Golden Colorado (May 9, 2017) www.photonics.com
Scientists from the U.S. Department of Energy’s National Renewable Energy Laboratory (NREL), along with their counterparts from similar institutes in Japan and Germany and researchers at universities and industry, outlined a potential worldwide pathway to produce a significant portion of the world’s electricity from solar power in a paper in Science.
The paper, “Terawatt-Scale Photovoltaics: Trajectories and Challenges,” focuses on the recent trajectory of photovoltaics (PV) in the wake of a solar energy conference. Fifty-seven experts met in Germany in March 2016 for a gathering of the Global Alliance of Solar Energy Research Institutes (GA-SERI), where they discussed what policy initiatives and technology advances are needed to support significant expansion of solar power over the next couple of decades.
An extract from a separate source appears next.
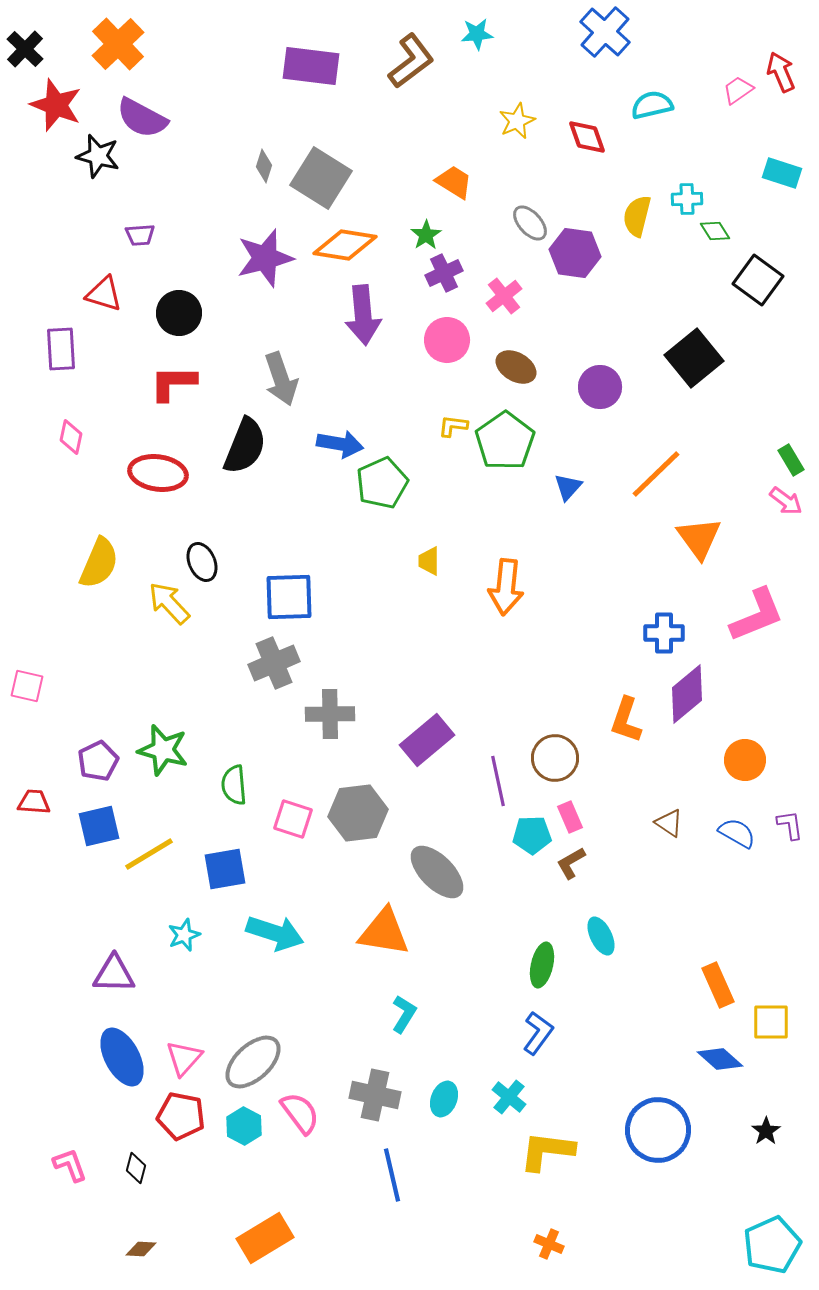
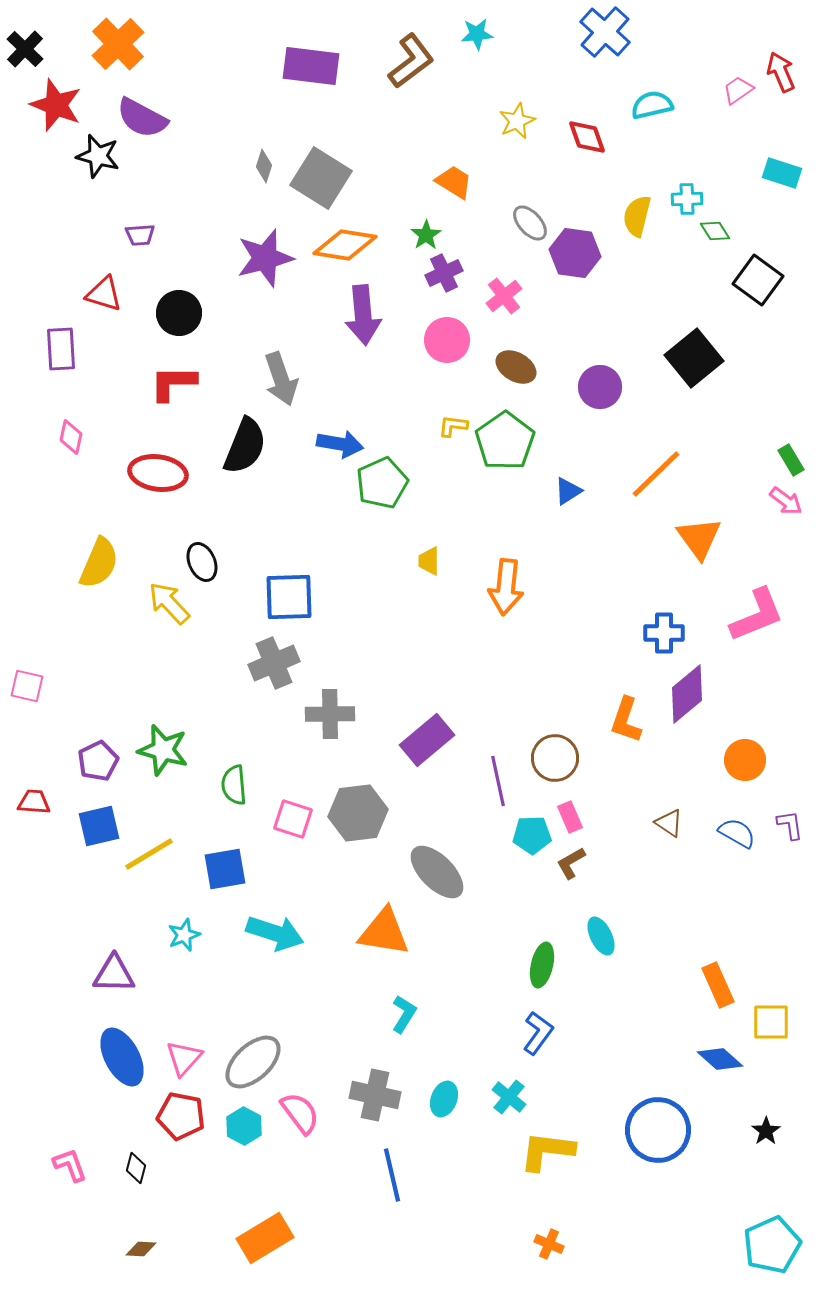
blue triangle at (568, 487): moved 4 px down; rotated 16 degrees clockwise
“When we came together, there was a consensus that the global PV industry is on a clear trajectory to reach the multi-terawatt scale over the next decade,” said lead author Nancy Haegel, director of NREL’s Materials Science Center. “However, reaching the full potential for PV technology in the global energy economy will require continued advances in science and technology. Bringing the global research community together to solve challenges related to realizing this goal is a key step in that direction.”
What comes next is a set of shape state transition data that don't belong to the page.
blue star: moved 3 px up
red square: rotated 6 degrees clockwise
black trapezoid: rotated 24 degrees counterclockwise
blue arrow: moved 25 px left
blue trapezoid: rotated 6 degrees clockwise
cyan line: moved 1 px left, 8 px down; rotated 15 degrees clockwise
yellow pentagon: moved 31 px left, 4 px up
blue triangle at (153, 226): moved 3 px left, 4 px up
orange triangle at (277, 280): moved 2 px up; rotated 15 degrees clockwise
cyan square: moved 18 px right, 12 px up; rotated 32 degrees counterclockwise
The GA-SERI paper discusses a realistic trajectory to install 5 to 10 TW of PV capacity by 2030. Reaching that figure should be achievable through continued technology improvements and cost decreases, as well as the continuation of incentive programs to defray upfront costs of PV systems, according to the paper, which was also co-authored by David Feldman, Robert Margolis, William Tumas, Gregory Wilson, Michael Woodhouse and Sarah Kurtz of NREL.
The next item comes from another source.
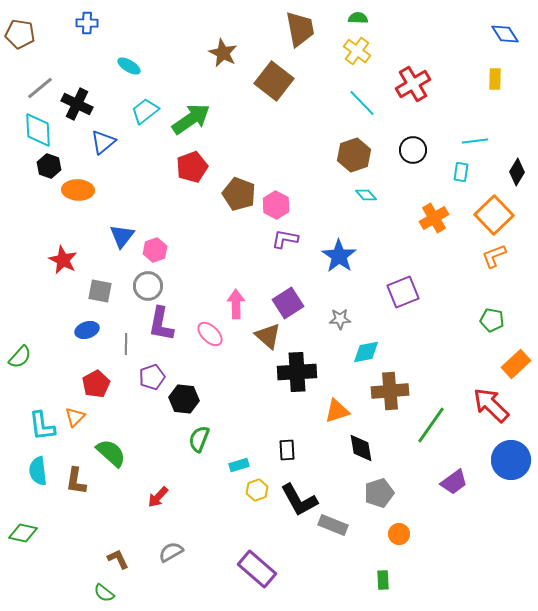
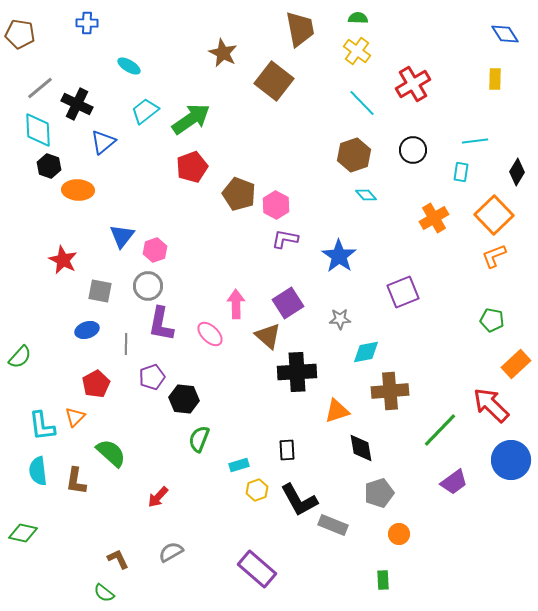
green line at (431, 425): moved 9 px right, 5 px down; rotated 9 degrees clockwise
GA-SERI’s experts predict 5 to 10 TW of PV capacity could be in place by 2030 if there is a continued reduction in the cost of PV while the performance of solar modules are improved; cost and time requirements are lowered to expand manufacturing and installation capacity; more flexible grids are able to handle high levels of PV through increased load shifting, energy storage or transmission; there is an increased demand for electricity by using more for transportation and heating or cooling; and continued progress is made in the storage of energy generated by solar power.
The Fraunhofer Institute for Solar Energy, the National Institute of Advanced Industrial Science and Technology and the National Renewable Energy Laboratory are the member institutes of GA-SERI, which was founded in 2012. NREL is the U.S. Department of Energy’s primary national laboratory for renewable energy and energy efficiency research and development.